Fini le flou juridique autour des espaces maritimes du sud marocain. Le gouvernement vient d’adopter une série de textes visant à délimiter son espace maritime et à consolider sa souveraineté sur ces zones. Un arsenal juridique qui ouvre la voie vers une délimitation de la Zone économique exclusive et du plateau continental.

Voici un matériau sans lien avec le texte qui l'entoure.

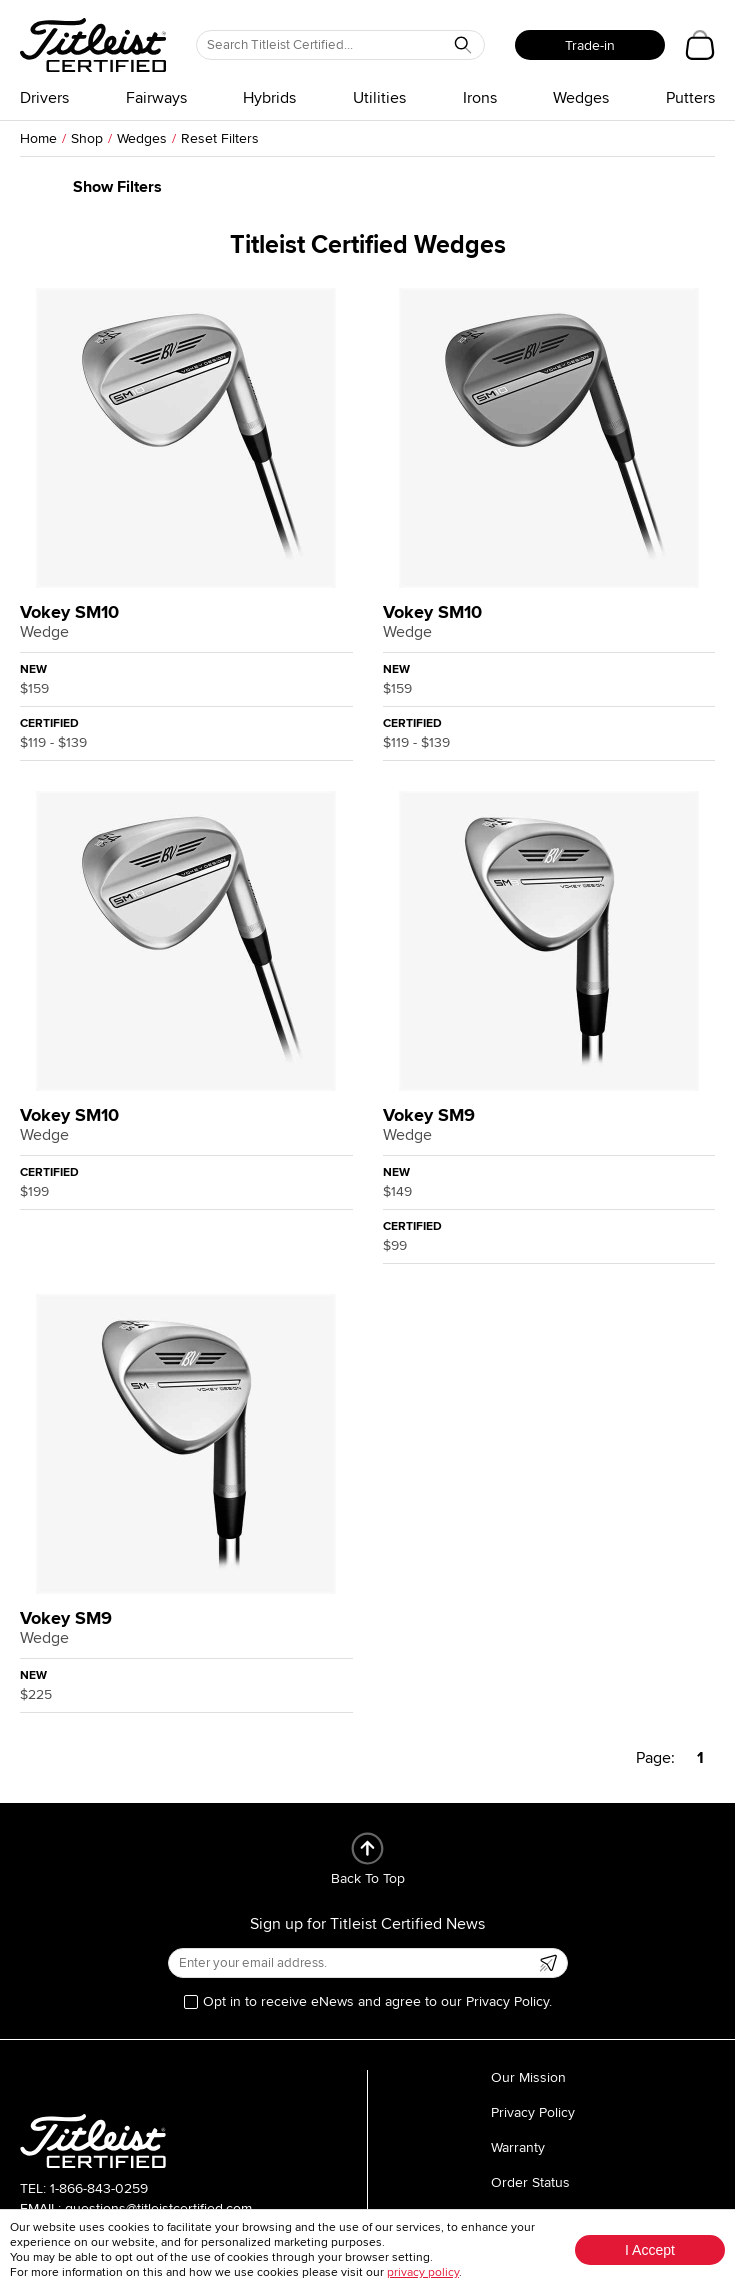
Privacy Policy (533, 2112)
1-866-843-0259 (99, 2188)
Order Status (530, 2182)
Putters (690, 98)
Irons (480, 98)
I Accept (650, 2250)
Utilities (379, 98)
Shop (87, 138)
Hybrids (269, 98)
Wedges (581, 98)
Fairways (156, 98)
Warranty (518, 2147)
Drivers (44, 98)
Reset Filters (220, 138)
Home (38, 138)
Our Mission (528, 2077)
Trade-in (590, 45)
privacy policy (423, 2272)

Le Maroc se décide enfin à mettre à jour le cadre législatif national sur son domaine maritime. Le Conseil de gouvernement, réuni jeudi dernier, a adopté deux projets de loi et un projet de décret relatifs au domaine maritime du Maroc. Il s’agit des projets de texte fixant la limite des eaux territoriales, de la Zone économique exclusive et du plateau continental. Ces textes sont d’une importance stratégique pour le Maroc puisqu’ils devraient lui permettre d’intégrer l’espace maritime faisant face aux côtes du Sahara marocain dans l’arsenal juridique national et ainsi, mieux assoir sa souveraineté sur ses territoires. Il s’agit surtout de mettre un terme au flou juridique qui caractérisait certains aspects de cette délimitation des frontières maritimes. Car si l’espace terrestre du Sahara a été intégré dans le corpus juridique national, l’espace maritime lui, était resté jusqu’ici en décalage.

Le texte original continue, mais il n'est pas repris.